Soyons clairs d’emblée, je n’ai pas la prétention de vous vendre ici des secrets. Je n’ai qu’une histoire personnelle à partager et un vécu qui l’est tout autant, c’est pour cela que je ne m’exprime qu’à la première personne du singulier. Ma volonté n’est pas ici de théoriser l’écriture mais plutôt de vous faire partager mon expérience. Je ne me prétends pas être le chantre du nouveau roman, mais je parle depuis la légitimité que je me suis construite pour avancer. Je suis un écrivain au même titre qu’est un écrivain celui ou celle qui écrit. Ni plus, ni moins.

J’ai simplement décidé de regrouper plusieurs articles qui, les uns aux fils des autres n’ont qu’un seul but. Vous montrer que tout cela est possible pour quiconque veut s’y mettre sans autre arme nécessaire que celle de sa volonté.

Antonin Artaud

Antonin Artaud – Un vivant parmi les fous

Antonin Artaud disait : « Nul n’a jamais écrit ou peint, sculpté, modelé, construit, inventé que pour sortir en fait de l’enfer ». L’enfer tel que le conceptualise Artaud n’a rien de mystique, il représente bien un quotidien larvé et désenchanté auquel nous sommes tous confrontés aujourd’hui. Quotidien qui trouve de nos jours une chambre d’écho formidable dans les réseaux sociaux et dans l’information permanente.

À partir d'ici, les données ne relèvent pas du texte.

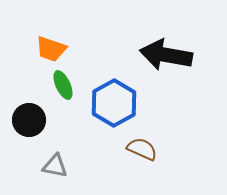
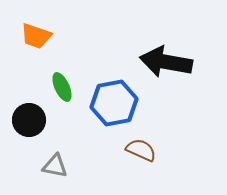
orange trapezoid: moved 15 px left, 13 px up
black arrow: moved 7 px down
green ellipse: moved 1 px left, 2 px down
blue hexagon: rotated 18 degrees clockwise
brown semicircle: moved 1 px left, 1 px down
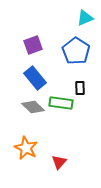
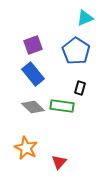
blue rectangle: moved 2 px left, 4 px up
black rectangle: rotated 16 degrees clockwise
green rectangle: moved 1 px right, 3 px down
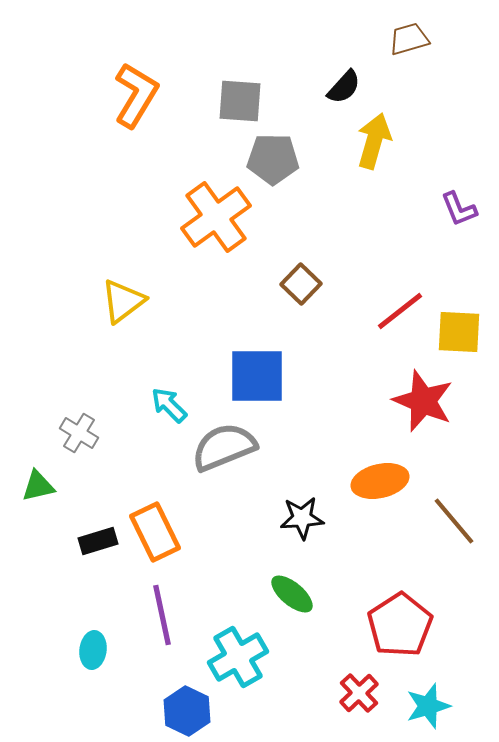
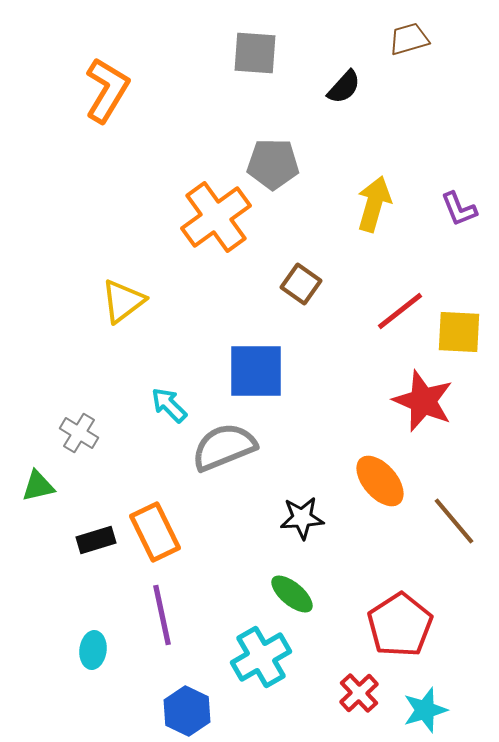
orange L-shape: moved 29 px left, 5 px up
gray square: moved 15 px right, 48 px up
yellow arrow: moved 63 px down
gray pentagon: moved 5 px down
brown square: rotated 9 degrees counterclockwise
blue square: moved 1 px left, 5 px up
orange ellipse: rotated 62 degrees clockwise
black rectangle: moved 2 px left, 1 px up
cyan cross: moved 23 px right
cyan star: moved 3 px left, 4 px down
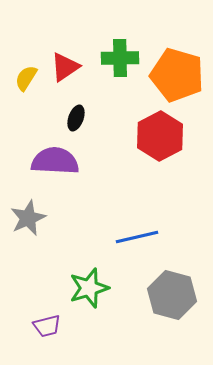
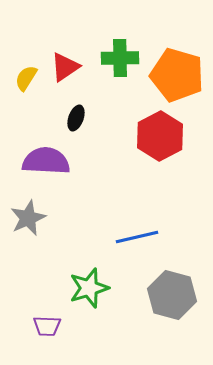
purple semicircle: moved 9 px left
purple trapezoid: rotated 16 degrees clockwise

Le dernier livre de Boris Cyrulnik a pour titre : « La nuit j’écrirai des soleils ». Je vous laisse une seconde pour apprécier la beauté de cette phrase.

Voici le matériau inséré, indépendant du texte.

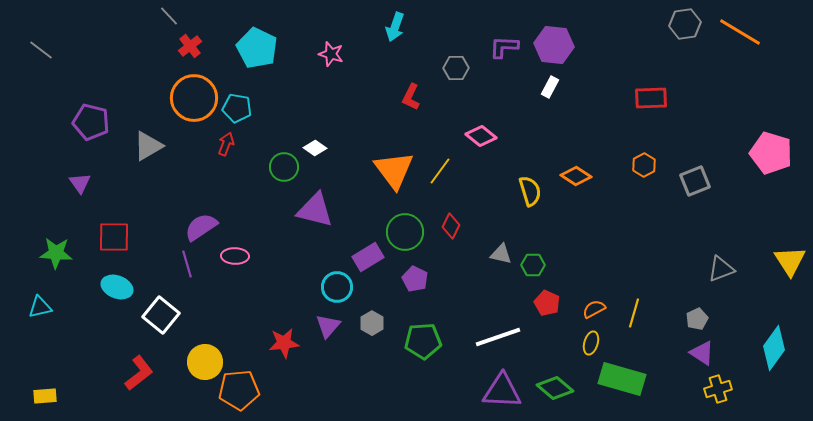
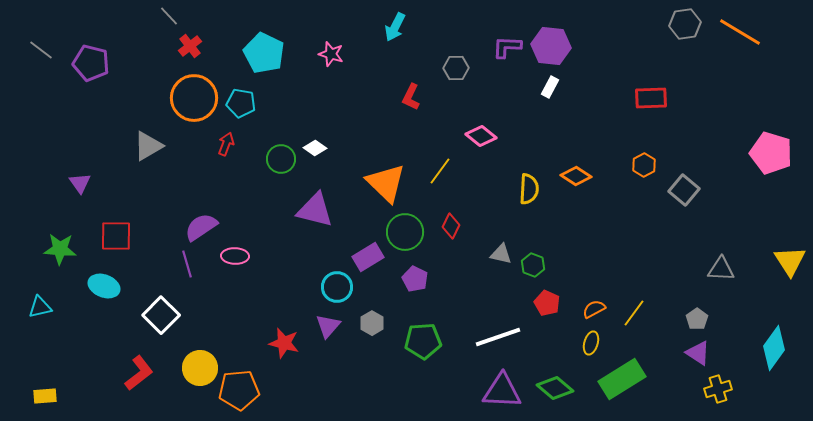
cyan arrow at (395, 27): rotated 8 degrees clockwise
purple hexagon at (554, 45): moved 3 px left, 1 px down
purple L-shape at (504, 47): moved 3 px right
cyan pentagon at (257, 48): moved 7 px right, 5 px down
cyan pentagon at (237, 108): moved 4 px right, 5 px up
purple pentagon at (91, 122): moved 59 px up
green circle at (284, 167): moved 3 px left, 8 px up
orange triangle at (394, 170): moved 8 px left, 13 px down; rotated 9 degrees counterclockwise
gray square at (695, 181): moved 11 px left, 9 px down; rotated 28 degrees counterclockwise
yellow semicircle at (530, 191): moved 1 px left, 2 px up; rotated 20 degrees clockwise
red square at (114, 237): moved 2 px right, 1 px up
green star at (56, 253): moved 4 px right, 4 px up
green hexagon at (533, 265): rotated 20 degrees clockwise
gray triangle at (721, 269): rotated 24 degrees clockwise
cyan ellipse at (117, 287): moved 13 px left, 1 px up
yellow line at (634, 313): rotated 20 degrees clockwise
white square at (161, 315): rotated 6 degrees clockwise
gray pentagon at (697, 319): rotated 10 degrees counterclockwise
red star at (284, 343): rotated 20 degrees clockwise
purple triangle at (702, 353): moved 4 px left
yellow circle at (205, 362): moved 5 px left, 6 px down
green rectangle at (622, 379): rotated 48 degrees counterclockwise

Ces deux réflexions m’inspirent combien l’écriture est doté d’une force salvatrice qui permet de partir à la recherche du vrai soi intérieur ou de surmonter bien des obstacles.

Comment écrire un livre ?

Effectivement, la finalité de notre passe-temps ou passion caresse forcément le désir de mettre un point final à une histoire. Même si le but n’est pas toujours d’être publié, il est intéressant de comprendre comment se donner les moyens et la fierté de pouvoir dire à quelqu’un : « j’ai écrit un livre ».

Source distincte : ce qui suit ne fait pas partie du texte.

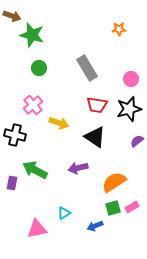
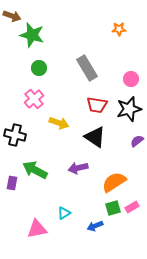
pink cross: moved 1 px right, 6 px up
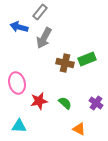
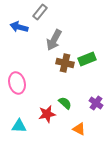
gray arrow: moved 10 px right, 2 px down
red star: moved 8 px right, 13 px down
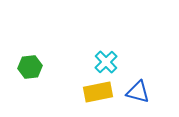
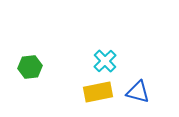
cyan cross: moved 1 px left, 1 px up
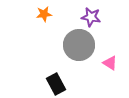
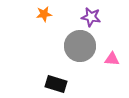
gray circle: moved 1 px right, 1 px down
pink triangle: moved 2 px right, 4 px up; rotated 28 degrees counterclockwise
black rectangle: rotated 45 degrees counterclockwise
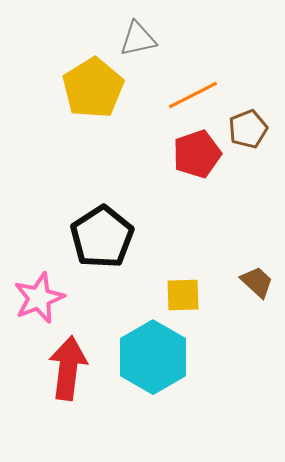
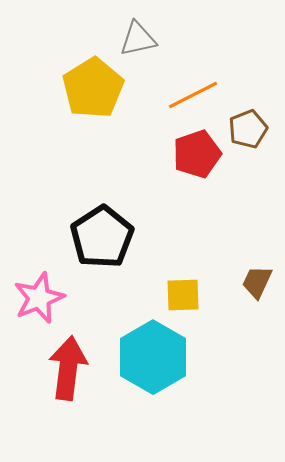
brown trapezoid: rotated 108 degrees counterclockwise
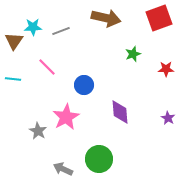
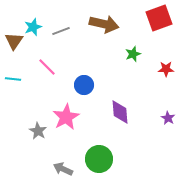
brown arrow: moved 2 px left, 6 px down
cyan star: rotated 18 degrees counterclockwise
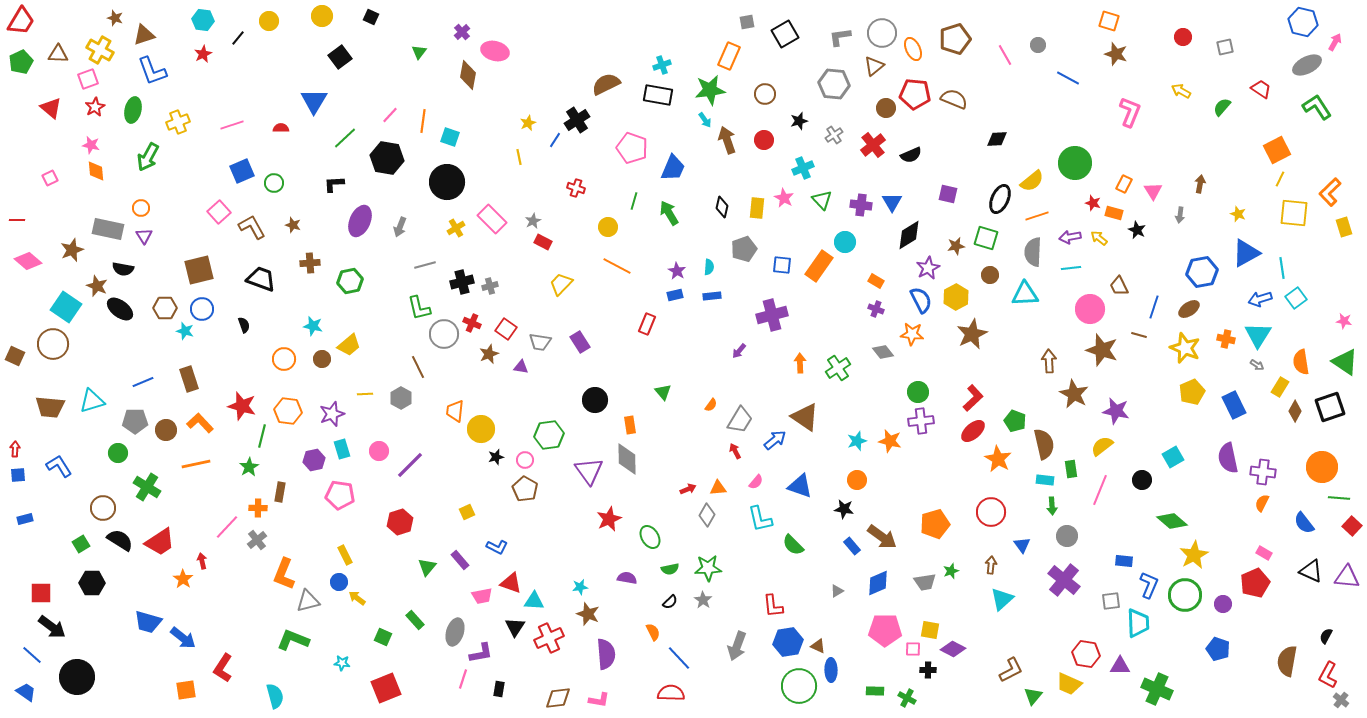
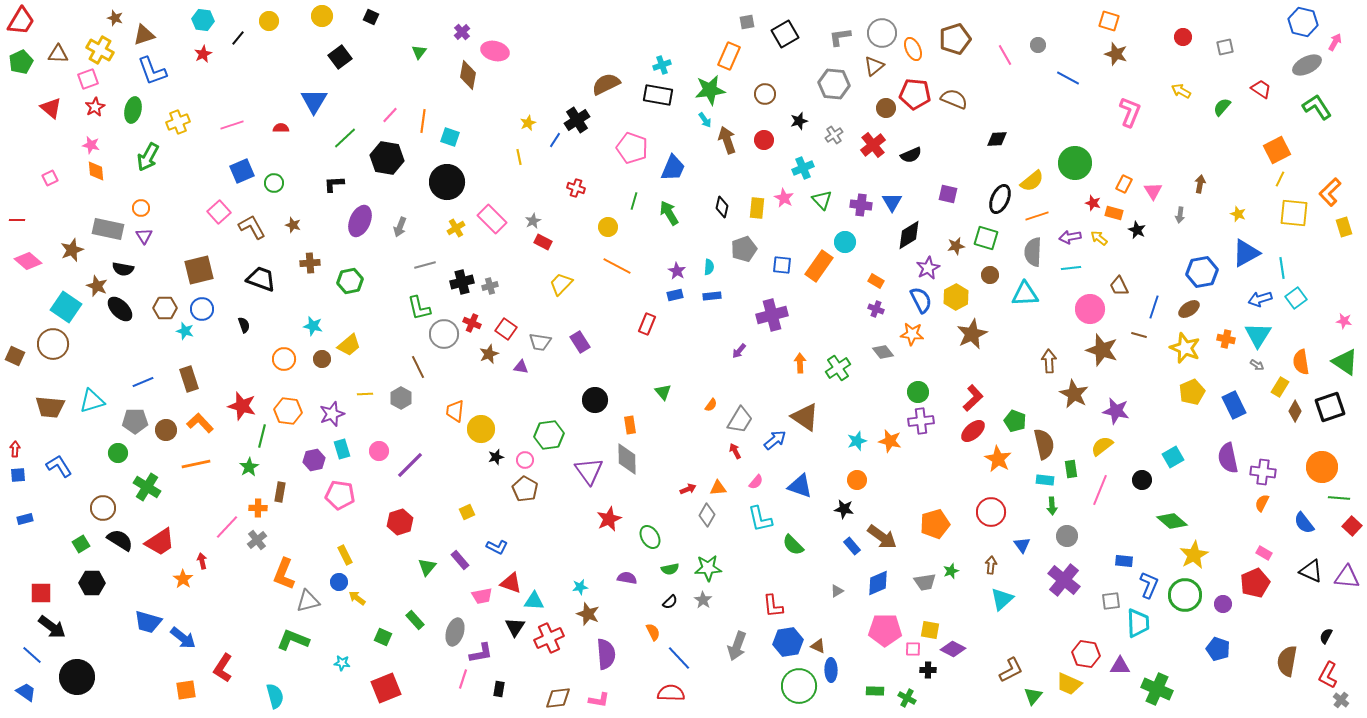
black ellipse at (120, 309): rotated 8 degrees clockwise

Je crois que quand j’ai commencé à écrire et aussi loin que je m’en souvienne j’ai toujours été fasciné par la capacité des écrivains à écrire un livre. La tâche m’est toujours apparue comme quelque chose de long et de besogneux. C’est un fait, dans un livre, il y a très souvent beaucoup de pages et donc autant de mots. Avec le recul, je pense que limiter la réflexion à la quantité est une erreur fondamentale. En effet, croire que le but ultime de ce qu’on poursuit au quotidien est jugé au volume est d’emblée un facteur limitant pour réaliser cette tâche.

John Steinbeck

John Steinbeck – Working class hero

C’est peut-être un peu bête à dire, mais pour écrire un livre, je crois qu’il faut commencer par écrire tout court. Et écrire tout le temps. Même si cela semble l’évidence même, ce que je veux dire ici c’est qu’il faut se détacher très rapidement de la finalité pour se consacrer aux étapes qui permettent de l’atteindre.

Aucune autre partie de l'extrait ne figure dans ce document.